Danser en URSS était probablement un des seuls divertissements officiellement permis. Crédit : Itar-Tass
Aujourd’hui, les DJ sont partout en Russie. Neuf fêtes publiques sur dix en proposent à un certain moment. Leur matériel n’est désormais constitué que d’un ordinateur portable, d’une petite table de mixage et d’un casque audio, qui rentrent facilement dans un sac à dos.
Les DJ viennent partout où on a besoin d’eux. Mais à l’époque, les gens devaient attendre des heures avant d’obtenir leur billet et d’accéder à cet endroit magique et amusant, appelé « discothèque ».
Quand on repense à la façon dont les Soviétiquse passaient leur temps libre après le travail, la première chose qui vient à l’esprit est la discothèque. Les années 80 étaient en effet l’âge d’or des boîtes russes.
Tout le monde sait maintenant qu’en URSS, la population avait des difficultés, ainsi qu’un mode de vie monotone et peu mouvementé. Mais malgré les problèmes du quotidien, les citoyens soviétiques aimaient prendre du bon temps, raison pour laquelle ils ont trouvé un moyen naturel et sûr de se divertir en organisant des soirées dansantes.

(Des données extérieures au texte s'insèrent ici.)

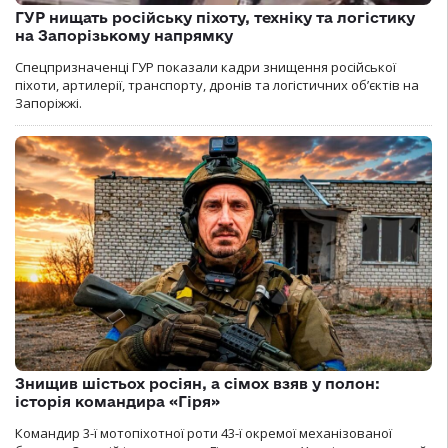
ГУР нищать російську піхоту, техніку та логістику
на Запорізькому напрямку
Спецпризначенці ГУР показали кадри знищення російської
піхоти, артилерії, транспорту, дронів та логістичних об’єктів на
Запоріжжі.
Знищив шістьох росіян, а сімох взяв у полон:
історія командира «Гіря»
Командир 3-ї мотопіхотної роти 43-ї окремої механізованої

Même pendant la dictature rigide de Staline, on pouvait bouger son corps dans les clubs de culture officiels des villes ou dans les « dvory » (cours ou jardins des blocs d’habitations), devant son domicile. L’ancienne génération se souvient encore de ces soirées d’été où quelqu’un apportait son « patephone » (gramophone) devant l’immeuble et les voisins descendaient pour danser sur « Rio Rita », morceau populaire de l’époque.
Rio-Rita en live
Dans ces soirées, les sources musicales étaient un tourne-disque mécanique, un accordéoniste et un simple groupe de trois personnes. Danser en URSS était probablement un des seuls divertissements officiellement permis. Plusieurs films soviétiques des années 30 à 50 comprenaient des scènes de danse et étaient idéologiquement approuvés par la censure.

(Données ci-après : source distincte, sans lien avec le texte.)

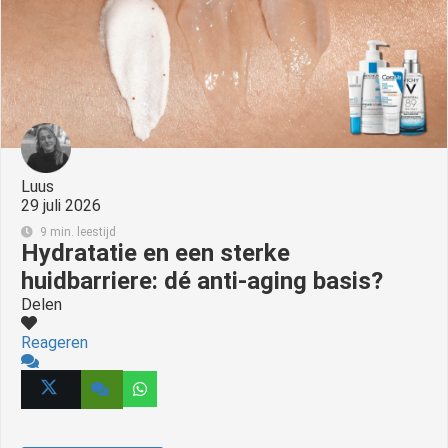
s kan de
e niet
oneren.
ieken
ische
s worden
kt om
Luus
em
29 juli 2026
tie te
9 min. leestijd
Hydratatie en een sterke
elen over
drag van
huidbarriere: dé anti-aging basis?
zoeker op
Delen
site.
Reageren
ing
ingcookies
 gebruikt
oekers te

Danses underground (extrait du film « Delo Pyostrykh » (« Affaires des « bariolés » »), 1958)
Danses de jeunes
Durant les années 70, la fièvre mondiale du disco s’est également emparée des foyers soviétiques. En URSS, les premières discothèques ont vu le jour dans les républiques baltes, États désormais indépendants et membres de l’Union européenne. Ce nouveau style de boîtes à l’occidentale a été très bien accueilli par les citoyens soviétiques car il leur offrait une autre façon moderne de préparer ces soirées dansantes qu’ils aimaient tant.

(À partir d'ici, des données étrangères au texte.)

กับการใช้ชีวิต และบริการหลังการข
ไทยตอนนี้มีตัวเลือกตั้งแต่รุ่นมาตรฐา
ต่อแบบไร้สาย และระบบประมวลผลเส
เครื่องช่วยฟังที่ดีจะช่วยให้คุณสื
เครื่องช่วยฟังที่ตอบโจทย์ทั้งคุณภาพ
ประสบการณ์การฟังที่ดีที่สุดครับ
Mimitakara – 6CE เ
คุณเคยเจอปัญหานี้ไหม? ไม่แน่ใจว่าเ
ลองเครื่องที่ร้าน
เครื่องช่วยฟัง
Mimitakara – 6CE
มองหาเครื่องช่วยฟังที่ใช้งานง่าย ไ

Dans une organisation typiquement soviétique, où les gens travaillaient de 9 à 17h, les réunions du personnel étaient obligatoires environ une fois par mois. Ces rassemblements regorgeaient de discours idéologiques et d’« informations politiques » présentées par les dirigeants locaux du parti communiste.
Ces événements avaient lieu dans des clubs culturels ou des auditoires pouvant accueillir quelques centaines de personnes. Pour rendre ces réunions plus attractives, les représentants des partis communistes locaux et leurs plus jeunes partenaires du Komsomol (jeunesses communistes à l’époque soviétique) essayaient d’ajouter un peu de divertissement après les discours idéologiques rigides et ennuyeux, et la discothèque constituait une solution parfaite.
Elle était donc un instrument de divertissement contrôlé par le département de culture du parti communiste. La plupart des bonnes idées dans ce domaine venant de la jeune génération, la gestion de ces soirées a été confiée au Komsomol.
Les discothèques soviétiques apparaissent sous plusieurs formes. Par exemple, les discos les plus attractives et imaginatives se sont ouvertes dans les bars de la chaîne d’hôtels Intourist, qui bénéficiaient de bons équipements et d’un environnement confortable. Le citoyen moyen n’avait d’habitude pas accès à ce type d’hôtels et de bars.
Seul la nomenklatura soviétique et du Komsomol pouvait se mélanger aux touristes étrangers, aux prostituées locales, ainsi qu’à une armée d’agents du KGB en mission secrète. Les vendeurs au marché noir et autres profiteurs étaient également des habitués des bars et discothèques d’Intourist car les lieux offraient un environnement adapté pour leurs trafics.
Les premiers DJ professionnels ont commencé à faire leur apparition dans ces endroits chics. L’URSS n’ayant pas d’industrie du divertissement à l’occidentale, les DJ soviétiques professionnels ont été formés dans un style typiquement anticapitaliste.
Chaque événement devait avoir un titre officiel expliquant la raison pour laquelle les gens venaient danser.
L’intitulé devait refléter les dernières directives du Comité central du parti communiste, le dernier discours du Secrétaire général Léonid Brejnev, ou une sorte de slogan qui serait bénéfique pour la santé des Soviétiques.
Les DJ devaient se montrer très créatifs pour que leurs ambiances musicales soient officiellement approuvées. La musique faisant partie de l’idéologie soviétique, des censeurs décidaient quelle musique pouvait être jouée ou pas.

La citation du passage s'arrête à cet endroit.